Marković Dimitrije, Kiebel Stefan J
Department of Psychology, Technische Universität Dresden Dresden, Germany.
Front Comput Neurosci. 2016 Apr 20;10:33. doi: 10.3389/fncom.2016.00033. eCollection 2016.
Probabilistic models of decision making under various forms of uncertainty have been applied in recent years to numerous behavioral and model-based fMRI studies. These studies were highly successful in enabling a better understanding of behavior and delineating the functional properties of brain areas involved in decision making under uncertainty. However, as different studies considered different models of decision making under uncertainty, it is unclear which of these computational models provides the best account of the observed behavioral and neuroimaging data. This is an important issue, as not performing model comparison may tempt researchers to over-interpret results based on a single model. Here we describe how in practice one can compare different behavioral models and test the accuracy of model comparison and parameter estimation of Bayesian and maximum-likelihood based methods. We focus our analysis on two well-established hierarchical probabilistic models that aim at capturing the evolution of beliefs in changing environments: Hierarchical Gaussian Filters and Change Point Models. To our knowledge, these two, well-established models have never been compared on the same data. We demonstrate, using simulated behavioral experiments, that one can accurately disambiguate between these two models, and accurately infer free model parameters and hidden belief trajectories (e.g., posterior expectations, posterior uncertainties, and prediction errors) even when using noisy and highly correlated behavioral measurements. Importantly, we found several advantages of Bayesian inference and Bayesian model comparison compared to often-used Maximum-Likelihood schemes combined with the Bayesian Information Criterion. These results stress the relevance of Bayesian data analysis for model-based neuroimaging studies that investigate human decision making under uncertainty.

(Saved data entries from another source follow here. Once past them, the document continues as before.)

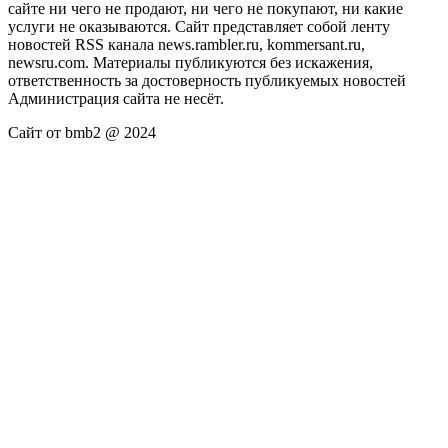
сайте ни чего не продают, ни чего не покупают, ни какие
услуги не оказываются. Сайт представляет собой ленту
новостей RSS канала news.rambler.ru, kommersant.ru,
newsru.com. Материалы публикуются без искажения,
ответственность за достоверность публикуемых новостей
Администрация сайта не несёт.
Сайт от bmb2 @ 2024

近年来,各种不确定性形式下的概率决策模型已被应用于众多行为学和基于模型的功能磁共振成像(fMRI)研究中。这些研究在更好地理解行为以及描绘不确定性决策中涉及的脑区功能特性方面取得了巨大成功。然而,由于不同的研究考虑了不同的不确定性决策模型,目前尚不清楚这些计算模型中哪一个能最好地解释所观察到的行为和神经成像数据。这是一个重要问题,因为不进行模型比较可能会诱使研究人员基于单一模型过度解读结果。在这里,我们描述了在实践中如何比较不同的行为模型,并测试基于贝叶斯和最大似然法的模型比较及参数估计的准确性。我们将分析重点放在两个成熟的分层概率模型上,它们旨在捕捉不断变化环境中信念的演变:分层高斯滤波器和变点模型。据我们所知,这两个成熟的模型从未在相同数据上进行过比较。我们通过模拟行为实验证明,即使使用有噪声且高度相关的行为测量数据,也能准确地区分这两个模型,并准确推断自由模型参数和隐藏的信念轨迹(例如后验期望、后验不确定性和预测误差)。重要的是,我们发现与常用的结合贝叶斯信息准则的最大似然法相比,贝叶斯推理和贝叶斯模型比较具有几个优势。这些结果强调了贝叶斯数据分析对于基于模型的神经成像研究的相关性,这类研究旨在探究不确定性下的人类决策。